Appendix E - Suggested Modification for Incorporation of Thesaurus in twinIsles' Cataloguing/Retrieval Process

twinIsles.dev >> Photography on the Web

As described in the main body of the report the twinIsles cataloguing/retrieval process does not make use of a formal thesaurus. Instead synonymous and hierarchical relationships are defined manually and implemented by the allocation of identical keyword IDs to represent synonymous terms and the inclusion of broader terms as additional keywords to represent hierarchy.

This approach was considered sufficient for the purposes of launching the prototype. However, if twinIsles is to grow further, some form of automated cataloguing system should be implemented along with a formal thesaurus to which it, and the search mechanism, may refer.

This appendix suggests a modified database incorporating a formal thesaurus and the cataloguing and search systems which refer to it.

The Thesaurus
The suggested structure permits homographs within the terms e.g. glasses could be something to drink out of or an aid for the visually impaired as well as modelling the hierarchical, synonymous and associative relationships (see 6.6.1).

The initial thesaurus could be generated from the initial set of images, or could be adapted from an existing thesaurus, a number of which are publicly available e.g. the Library of Congress Thesaurus for Graphic Materials [61] (see below).
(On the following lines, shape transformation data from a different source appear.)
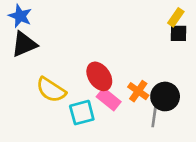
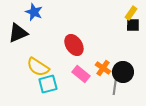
blue star: (20, 16) -> (34, 12), moved
red ellipse: (99, 76) -> (74, 45), moved
cyan square: (82, 113) -> (48, 84), moved

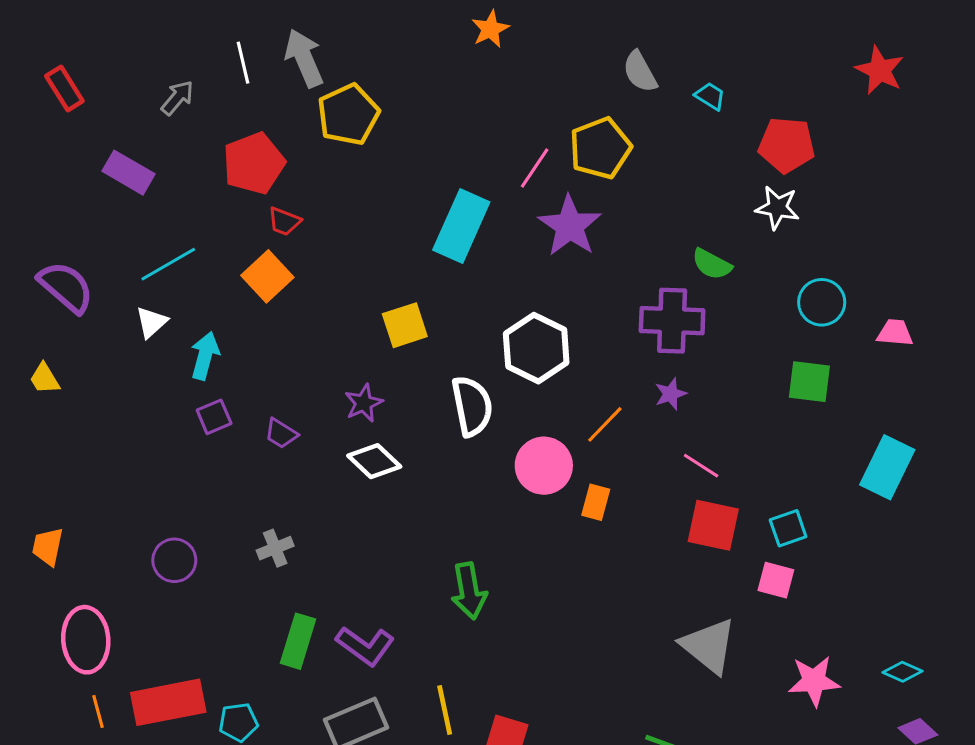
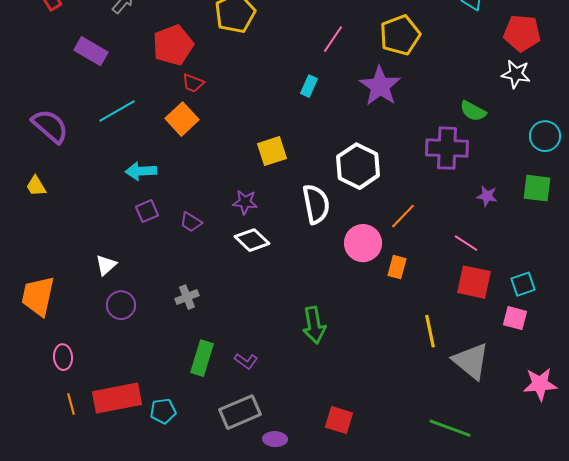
pink line: (535, 168) -> (333, 39), moved
cyan rectangle: (461, 226) -> (309, 86), size x0.5
white triangle: (151, 322) -> (106, 265), moved
cyan arrow: (205, 356) -> (141, 171), turned -108
purple star: (671, 394) -> (487, 196), moved, turned 30
purple star: (364, 403) -> (245, 202), turned 30
orange trapezoid: (48, 547) -> (38, 296), size x1.6
pink ellipse: (86, 640) -> (63, 357), size x0.6
purple L-shape: (365, 646) -> (246, 361), size x0.6
yellow line: (445, 710) -> (430, 331), moved

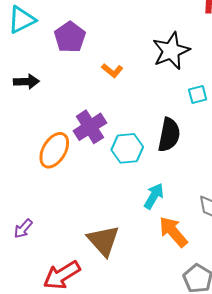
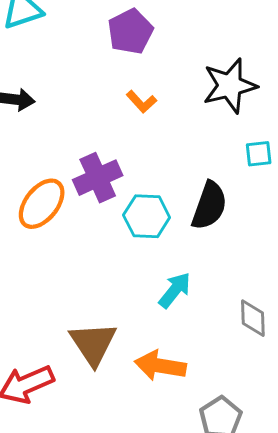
purple pentagon: (70, 37) -> (130, 31), moved
orange arrow: (173, 232) -> (160, 366), moved, turned -48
In either case it will be necessary to periodically update the thesaurus to accommodate new items which may be added to the collection.

Fig E.1 Proposed structure of modified database

Table

Fields

Notes

PHOTO

ID

description

locID

 

Location ID

PHCON

phID

conID

CONCEPT

ID

termID

 

ID of preferred term

TERM

ID

term

) A term may be a single
) word or a phrase.

ADDTERM

conID

termID

) This table models the
) synonymous
) relationship.

HIERARCHY

conID

lft

rgt

) This table allows
) hierarchy
) to be modelled.
) See Celko [14].

RELCON

mainConID

relConID

) This table models the

) associative relationship

LOCATION

ID

location

Full location for caption.

LOCPLACE

locID

placeID

PLACE

ID

placeName

 

Name of a single place.

Fig E.2 Proposed Tables and Fields


A distinction is made between concepts (underlying things being represented) and the terms (keywords and phrases) used to represent them, an approach inspired by Cross et al [17]. Photographs are indexed by concept, rather than term. This implicitly associates a photograph with all the terms describing its associated concept(s) as well as all those describing hierarchically related child concepts.

It was noted during the cataloguing of images for the prototype that some descriptors consist of more than one word e.g. "bullet train", "new year" etc. It is necessary to store these as phrases within the database, thus the indexing system must provide a mechanism for indicating such phrases, e.g. by enclosing them in double quotes.

The search mechanism must therefore also identify phrases. There are two means of implementing this requirement:

  • Every search string could be parsed into single words, 2-word phrases, 3-word phrases … n-word phrase (= entire search string). This would result in 0.5(n^2+n) search terms arising from an n-word query. This places the burden of effort onto the computer system.
  • The user could be requested to indicate phrases e.g. by placing them in double quotes (as is the convention on the leading search engines). This places the burden of effort onto the user. Provided images were also indexed under the individual words forming any associated phrases a reasonably satisfactory result set could be expected even where the user neglected to identify phrases.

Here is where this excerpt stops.